Document structure recognition data
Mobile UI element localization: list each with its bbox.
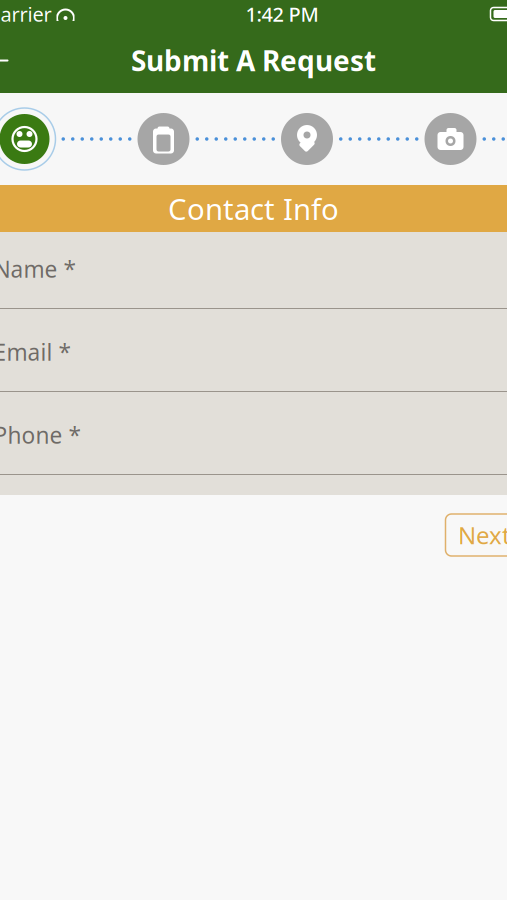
button[interactable]: Photo step — [422, 106, 478, 172]
button[interactable]: Back — [0, 38, 20, 82]
staticText: Next — [458, 519, 507, 551]
button[interactable]: Location step — [279, 106, 335, 172]
button[interactable]: Next — [446, 514, 507, 556]
staticText: Name * — [0, 254, 76, 284]
button[interactable]: Phone * — [0, 420, 507, 475]
staticText: Submit A Request — [131, 42, 376, 79]
button[interactable]: Email * — [0, 337, 507, 392]
staticText: Phone * — [0, 420, 80, 450]
staticText: Contact Info — [168, 189, 339, 228]
button[interactable]: Name * — [0, 254, 507, 309]
staticText: Email * — [0, 337, 70, 367]
staticText: Carrier — [0, 1, 52, 27]
staticText: 1:42 PM — [246, 1, 318, 27]
button[interactable]: Request details step — [136, 106, 192, 172]
button[interactable]: Contact Info step — [0, 106, 58, 172]
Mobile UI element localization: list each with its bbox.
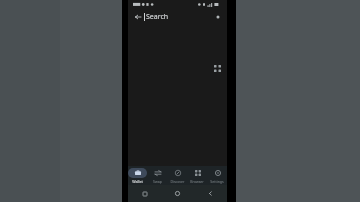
- button[interactable]: Search: [144, 8, 212, 25]
- button[interactable]: Browser: [187, 166, 207, 185]
- staticText: Settings: [210, 179, 224, 184]
- button[interactable]: Recent apps: [128, 185, 161, 202]
- staticText: Browser: [190, 179, 204, 184]
- button[interactable]: Swap: [147, 166, 167, 185]
- button[interactable]: Back: [194, 185, 227, 202]
- staticText: Search: [146, 12, 169, 22]
- button[interactable]: Discover: [167, 166, 187, 185]
- staticText: Discover: [170, 179, 185, 184]
- button[interactable]: Home: [161, 185, 194, 202]
- staticText: Swap: [153, 179, 162, 184]
- button[interactable]: Grid view: [210, 61, 224, 75]
- staticText: Wallet: [132, 179, 143, 184]
- button[interactable]: Voice search: [212, 11, 224, 23]
- button[interactable]: Settings: [207, 166, 227, 185]
- button[interactable]: Wallet: [128, 166, 147, 185]
- button[interactable]: Back: [131, 10, 144, 23]
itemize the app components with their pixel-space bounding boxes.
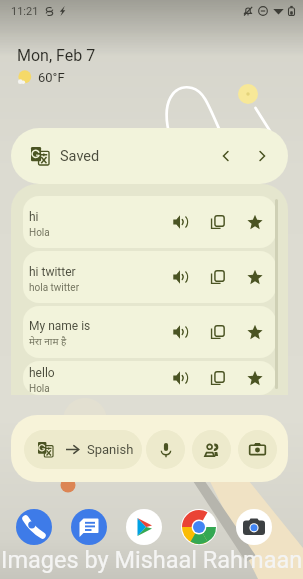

Problem statement:
In the records above, locate the lines holding the word "step". Copy each of them.

Finished task:
button[interactable]: Photo step — [422, 106, 478, 172]
button[interactable]: Location step — [279, 106, 335, 172]
button[interactable]: Request details step — [136, 106, 192, 172]
button[interactable]: Contact Info step — [0, 106, 58, 172]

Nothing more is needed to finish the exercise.